> [Work instructions] All lines from the one including "Vhodná pre vnútorné používanie" to the bottom of the entries below should be repeated exactly, both ends kept.

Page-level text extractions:
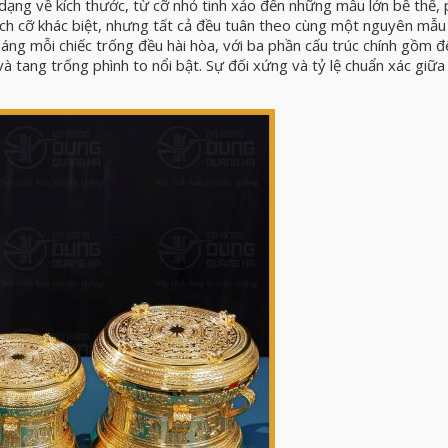
ạng về kích thước, từ cỡ nhỏ tinh xảo đến những mẫu lớn bề thế, 
ích cỡ khác biệt, nhưng tất cả đều tuân theo cùng một nguyên mẫu 
áng mỗi chiếc trống đều hài hòa, với ba phần cấu trúc chính gồm đ
à tang trống phình to nổi bật. Sự đối xứng và tỷ lệ chuẩn xác giữa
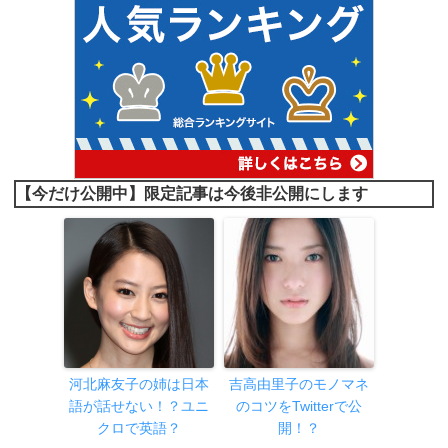
【今だけ公開中】限定記事は今後非公開にします
河北麻友子の姉は日本
吉高由里子のモノマネ
語が話せない！？ユニ
のコツをTwitterで公
クロで英語？
開！？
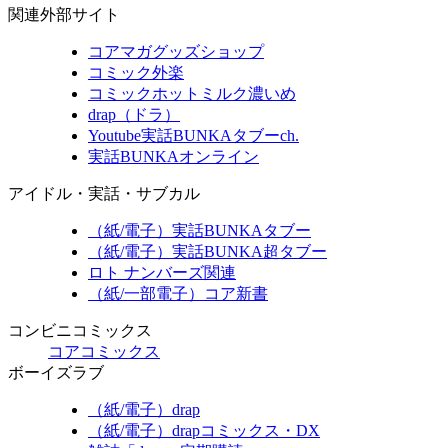
関連外部サイト
コアマガグッズショップ
コミック外楽
コミックホットミルク濃いめ
drap（ドラ）
Youtube実話BUNKAタブーch.
実話BUNKAオンライン
アイドル・実話・サブカル
（紙/電子）実話BUNKAタブー
（紙/電子）実話BUNKA超タブー
ロト ナンバーズ関連
（紙/一部電子）コア新書
コンビニコミックス
コアコミックス
ボーイズラブ
（紙/電子）drap
（紙/電子）drapコミックス・DX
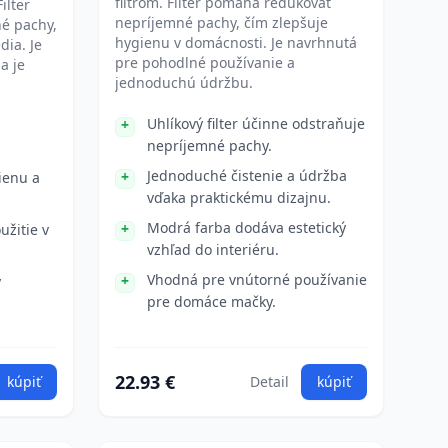
filtrom. Filter pomáha redukovať
ilter
nepríjemné pachy, čím zlepšuje
é pachy,
hygienu v domácnosti. Je navrhnutá
dia. Je
pre pohodlné používanie a
a je
jednoduchú údržbu.
Uhlíkový filter účinne odstraňuje
nepríjemné pachy.
Jednoduché čistenie a údržba
ienu a
vďaka praktickému dizajnu.
Modrá farba dodáva estetický
žitie v
vzhľad do interiéru.
Vhodná pre vnútorné používanie
ý
pre domáce mačky.
22.93 €
kúpiť
Detail
kúpiť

> [Output for this exercise]
Vhodná pre vnútorné používanie
ý
pre domáce mačky.
22.93 €
kúpiť
Detail
kúpiť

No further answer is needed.